▸ Work request:
Pick every line from the data that holds the word "Hărți".

▸ Exercise data:
****************************************

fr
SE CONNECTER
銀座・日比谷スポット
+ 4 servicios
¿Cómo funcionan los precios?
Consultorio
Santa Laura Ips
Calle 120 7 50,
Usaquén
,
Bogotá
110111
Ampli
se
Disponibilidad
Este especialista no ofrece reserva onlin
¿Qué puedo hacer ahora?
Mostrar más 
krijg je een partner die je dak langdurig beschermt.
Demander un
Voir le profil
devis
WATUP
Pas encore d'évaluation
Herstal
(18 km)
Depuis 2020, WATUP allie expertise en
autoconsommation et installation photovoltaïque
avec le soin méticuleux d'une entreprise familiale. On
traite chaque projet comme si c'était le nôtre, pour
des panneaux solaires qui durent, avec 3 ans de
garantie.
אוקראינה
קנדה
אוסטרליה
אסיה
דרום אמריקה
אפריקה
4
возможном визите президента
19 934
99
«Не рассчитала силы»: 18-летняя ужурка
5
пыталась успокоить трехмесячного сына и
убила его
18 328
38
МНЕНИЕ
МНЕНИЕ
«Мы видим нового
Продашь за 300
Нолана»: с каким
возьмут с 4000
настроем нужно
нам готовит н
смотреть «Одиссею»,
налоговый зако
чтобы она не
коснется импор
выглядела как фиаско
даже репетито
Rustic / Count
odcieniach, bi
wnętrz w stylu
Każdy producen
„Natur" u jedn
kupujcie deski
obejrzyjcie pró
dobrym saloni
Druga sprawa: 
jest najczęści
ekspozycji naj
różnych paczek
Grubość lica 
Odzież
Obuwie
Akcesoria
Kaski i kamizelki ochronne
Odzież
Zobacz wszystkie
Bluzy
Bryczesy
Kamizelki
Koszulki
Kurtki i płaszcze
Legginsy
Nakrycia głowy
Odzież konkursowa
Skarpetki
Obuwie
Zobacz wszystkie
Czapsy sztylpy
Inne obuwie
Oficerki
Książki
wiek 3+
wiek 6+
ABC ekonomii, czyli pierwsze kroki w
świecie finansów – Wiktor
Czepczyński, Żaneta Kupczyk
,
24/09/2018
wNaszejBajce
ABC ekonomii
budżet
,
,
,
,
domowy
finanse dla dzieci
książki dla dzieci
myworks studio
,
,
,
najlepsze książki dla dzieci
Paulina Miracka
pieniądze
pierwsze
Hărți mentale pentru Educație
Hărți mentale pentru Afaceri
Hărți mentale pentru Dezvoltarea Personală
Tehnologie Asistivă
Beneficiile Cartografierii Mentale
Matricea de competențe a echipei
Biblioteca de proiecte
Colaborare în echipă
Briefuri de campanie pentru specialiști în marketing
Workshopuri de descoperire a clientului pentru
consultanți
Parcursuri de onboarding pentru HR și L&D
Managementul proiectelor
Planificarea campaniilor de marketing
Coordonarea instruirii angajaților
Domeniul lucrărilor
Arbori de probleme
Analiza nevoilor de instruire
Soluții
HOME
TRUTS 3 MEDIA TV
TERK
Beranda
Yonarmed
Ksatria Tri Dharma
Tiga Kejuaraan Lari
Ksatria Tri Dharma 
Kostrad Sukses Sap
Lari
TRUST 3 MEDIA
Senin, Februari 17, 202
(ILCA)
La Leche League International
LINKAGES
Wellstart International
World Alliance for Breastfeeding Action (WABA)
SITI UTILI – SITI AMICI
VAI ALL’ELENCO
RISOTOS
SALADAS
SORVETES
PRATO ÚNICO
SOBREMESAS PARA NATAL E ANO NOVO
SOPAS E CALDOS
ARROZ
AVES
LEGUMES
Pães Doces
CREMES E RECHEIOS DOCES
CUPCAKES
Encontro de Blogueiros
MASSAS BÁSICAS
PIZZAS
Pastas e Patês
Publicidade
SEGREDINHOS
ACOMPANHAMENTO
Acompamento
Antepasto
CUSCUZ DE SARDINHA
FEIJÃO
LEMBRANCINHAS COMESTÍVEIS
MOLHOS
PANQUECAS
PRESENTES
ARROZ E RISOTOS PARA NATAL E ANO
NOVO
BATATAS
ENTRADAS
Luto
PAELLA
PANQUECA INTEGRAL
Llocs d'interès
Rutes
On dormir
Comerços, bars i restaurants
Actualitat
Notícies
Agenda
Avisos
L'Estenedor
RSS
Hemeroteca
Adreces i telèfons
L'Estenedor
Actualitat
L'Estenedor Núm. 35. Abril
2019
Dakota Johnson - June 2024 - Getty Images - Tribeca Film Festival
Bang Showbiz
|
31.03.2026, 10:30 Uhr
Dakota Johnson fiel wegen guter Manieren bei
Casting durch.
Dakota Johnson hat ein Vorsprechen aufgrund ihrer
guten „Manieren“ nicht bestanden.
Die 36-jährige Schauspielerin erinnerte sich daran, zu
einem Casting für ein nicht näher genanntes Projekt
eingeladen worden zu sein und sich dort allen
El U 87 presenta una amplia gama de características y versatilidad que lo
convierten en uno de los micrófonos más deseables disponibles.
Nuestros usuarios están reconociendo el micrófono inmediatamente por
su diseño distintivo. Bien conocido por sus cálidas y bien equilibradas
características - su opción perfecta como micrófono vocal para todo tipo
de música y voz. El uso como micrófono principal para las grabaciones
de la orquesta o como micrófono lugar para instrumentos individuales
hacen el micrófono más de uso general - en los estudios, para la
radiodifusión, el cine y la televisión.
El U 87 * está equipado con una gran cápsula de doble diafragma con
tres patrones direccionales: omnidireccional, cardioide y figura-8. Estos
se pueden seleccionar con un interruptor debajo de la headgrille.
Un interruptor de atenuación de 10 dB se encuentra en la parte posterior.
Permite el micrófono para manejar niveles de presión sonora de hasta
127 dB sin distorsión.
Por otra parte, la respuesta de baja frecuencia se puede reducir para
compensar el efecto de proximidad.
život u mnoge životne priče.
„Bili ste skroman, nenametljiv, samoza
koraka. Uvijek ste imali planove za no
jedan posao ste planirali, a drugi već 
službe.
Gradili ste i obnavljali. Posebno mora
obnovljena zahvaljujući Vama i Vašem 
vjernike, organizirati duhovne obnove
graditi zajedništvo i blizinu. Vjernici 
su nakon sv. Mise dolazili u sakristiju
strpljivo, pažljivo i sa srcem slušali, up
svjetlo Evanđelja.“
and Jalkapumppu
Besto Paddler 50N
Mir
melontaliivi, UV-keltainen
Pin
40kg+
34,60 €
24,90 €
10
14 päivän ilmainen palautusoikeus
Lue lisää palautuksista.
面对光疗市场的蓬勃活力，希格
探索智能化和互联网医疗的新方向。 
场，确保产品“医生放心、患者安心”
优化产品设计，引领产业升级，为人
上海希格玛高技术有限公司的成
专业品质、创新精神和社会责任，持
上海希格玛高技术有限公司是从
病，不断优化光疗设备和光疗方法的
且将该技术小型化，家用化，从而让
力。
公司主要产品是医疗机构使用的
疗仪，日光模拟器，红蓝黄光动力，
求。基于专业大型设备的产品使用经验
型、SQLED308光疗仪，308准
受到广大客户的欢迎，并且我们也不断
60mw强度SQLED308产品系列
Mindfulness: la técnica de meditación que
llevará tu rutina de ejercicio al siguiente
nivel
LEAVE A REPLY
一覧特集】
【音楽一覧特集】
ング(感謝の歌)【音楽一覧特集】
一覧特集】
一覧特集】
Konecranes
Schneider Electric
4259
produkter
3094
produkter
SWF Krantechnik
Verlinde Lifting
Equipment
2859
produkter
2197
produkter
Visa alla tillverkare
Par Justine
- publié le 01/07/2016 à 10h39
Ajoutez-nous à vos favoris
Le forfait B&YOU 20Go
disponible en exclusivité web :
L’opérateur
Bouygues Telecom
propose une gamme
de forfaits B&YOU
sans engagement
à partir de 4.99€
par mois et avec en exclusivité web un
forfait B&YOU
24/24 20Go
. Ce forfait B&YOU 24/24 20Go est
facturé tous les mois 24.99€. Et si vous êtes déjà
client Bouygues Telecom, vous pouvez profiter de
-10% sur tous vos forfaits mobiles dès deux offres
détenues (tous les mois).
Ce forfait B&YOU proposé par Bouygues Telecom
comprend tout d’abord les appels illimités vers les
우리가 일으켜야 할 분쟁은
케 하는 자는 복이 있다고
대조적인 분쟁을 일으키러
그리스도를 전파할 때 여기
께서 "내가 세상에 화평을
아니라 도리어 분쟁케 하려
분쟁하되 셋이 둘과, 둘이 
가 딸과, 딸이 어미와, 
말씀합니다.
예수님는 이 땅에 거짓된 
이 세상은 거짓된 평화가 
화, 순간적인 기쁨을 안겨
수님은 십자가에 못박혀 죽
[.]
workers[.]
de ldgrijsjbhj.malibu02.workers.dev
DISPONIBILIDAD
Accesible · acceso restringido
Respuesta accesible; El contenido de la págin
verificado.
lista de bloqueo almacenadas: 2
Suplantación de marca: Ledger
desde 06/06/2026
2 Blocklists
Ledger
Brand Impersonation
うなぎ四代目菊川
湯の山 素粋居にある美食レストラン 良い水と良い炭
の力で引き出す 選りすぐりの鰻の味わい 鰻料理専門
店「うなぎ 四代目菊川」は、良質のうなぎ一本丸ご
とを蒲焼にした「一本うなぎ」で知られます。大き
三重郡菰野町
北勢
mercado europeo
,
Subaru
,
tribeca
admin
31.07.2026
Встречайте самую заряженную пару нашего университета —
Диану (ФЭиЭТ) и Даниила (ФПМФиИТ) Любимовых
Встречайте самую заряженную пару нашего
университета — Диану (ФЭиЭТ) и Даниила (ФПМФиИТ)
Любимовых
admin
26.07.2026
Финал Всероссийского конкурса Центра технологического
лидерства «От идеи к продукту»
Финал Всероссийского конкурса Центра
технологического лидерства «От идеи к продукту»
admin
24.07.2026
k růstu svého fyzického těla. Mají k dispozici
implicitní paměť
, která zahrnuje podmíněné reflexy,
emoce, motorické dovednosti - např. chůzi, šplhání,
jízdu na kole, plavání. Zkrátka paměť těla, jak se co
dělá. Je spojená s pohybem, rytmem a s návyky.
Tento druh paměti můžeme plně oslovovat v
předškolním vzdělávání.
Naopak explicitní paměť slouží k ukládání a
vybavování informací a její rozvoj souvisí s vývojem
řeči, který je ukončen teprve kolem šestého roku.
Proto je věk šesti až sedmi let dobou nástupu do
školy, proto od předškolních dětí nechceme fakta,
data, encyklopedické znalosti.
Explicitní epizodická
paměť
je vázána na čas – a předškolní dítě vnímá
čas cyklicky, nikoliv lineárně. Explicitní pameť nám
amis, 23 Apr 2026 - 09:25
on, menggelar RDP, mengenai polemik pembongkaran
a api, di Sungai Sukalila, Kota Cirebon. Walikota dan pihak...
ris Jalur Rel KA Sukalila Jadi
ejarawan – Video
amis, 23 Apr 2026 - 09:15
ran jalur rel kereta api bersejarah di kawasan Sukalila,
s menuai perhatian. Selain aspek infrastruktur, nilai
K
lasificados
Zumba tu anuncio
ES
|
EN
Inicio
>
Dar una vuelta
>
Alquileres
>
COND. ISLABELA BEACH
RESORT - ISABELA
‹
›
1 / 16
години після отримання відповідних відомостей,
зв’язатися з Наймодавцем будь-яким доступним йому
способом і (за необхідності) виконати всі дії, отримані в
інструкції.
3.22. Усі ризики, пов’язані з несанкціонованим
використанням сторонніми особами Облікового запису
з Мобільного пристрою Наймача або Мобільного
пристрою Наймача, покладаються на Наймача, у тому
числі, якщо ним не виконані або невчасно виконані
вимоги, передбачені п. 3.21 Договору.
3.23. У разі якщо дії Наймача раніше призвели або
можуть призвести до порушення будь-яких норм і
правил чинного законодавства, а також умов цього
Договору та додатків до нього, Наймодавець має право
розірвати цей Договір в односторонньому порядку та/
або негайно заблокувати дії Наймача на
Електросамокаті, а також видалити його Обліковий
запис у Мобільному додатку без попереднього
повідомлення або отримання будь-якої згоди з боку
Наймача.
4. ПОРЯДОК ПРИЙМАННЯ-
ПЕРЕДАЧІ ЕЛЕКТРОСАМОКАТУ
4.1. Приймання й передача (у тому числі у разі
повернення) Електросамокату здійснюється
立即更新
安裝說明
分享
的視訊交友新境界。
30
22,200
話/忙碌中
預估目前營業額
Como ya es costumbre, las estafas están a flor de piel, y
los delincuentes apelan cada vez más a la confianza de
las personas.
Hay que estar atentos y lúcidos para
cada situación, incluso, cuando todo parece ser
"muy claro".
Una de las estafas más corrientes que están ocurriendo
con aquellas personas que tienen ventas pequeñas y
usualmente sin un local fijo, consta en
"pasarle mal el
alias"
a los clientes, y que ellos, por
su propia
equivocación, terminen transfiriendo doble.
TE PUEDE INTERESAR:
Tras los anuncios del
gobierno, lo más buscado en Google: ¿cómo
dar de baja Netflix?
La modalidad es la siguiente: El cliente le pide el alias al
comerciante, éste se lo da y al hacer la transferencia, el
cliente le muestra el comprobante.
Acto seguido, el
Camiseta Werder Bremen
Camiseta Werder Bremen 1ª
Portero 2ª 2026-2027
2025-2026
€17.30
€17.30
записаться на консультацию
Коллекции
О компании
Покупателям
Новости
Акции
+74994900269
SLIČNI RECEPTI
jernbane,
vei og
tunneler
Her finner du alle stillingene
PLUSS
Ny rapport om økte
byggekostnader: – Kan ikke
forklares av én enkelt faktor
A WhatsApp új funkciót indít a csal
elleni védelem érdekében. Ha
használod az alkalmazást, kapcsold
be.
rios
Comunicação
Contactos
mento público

****************************************

▸ Reply to the exercise:
Hărți mentale pentru Educație
Hărți mentale pentru Afaceri
Hărți mentale pentru Dezvoltarea Personală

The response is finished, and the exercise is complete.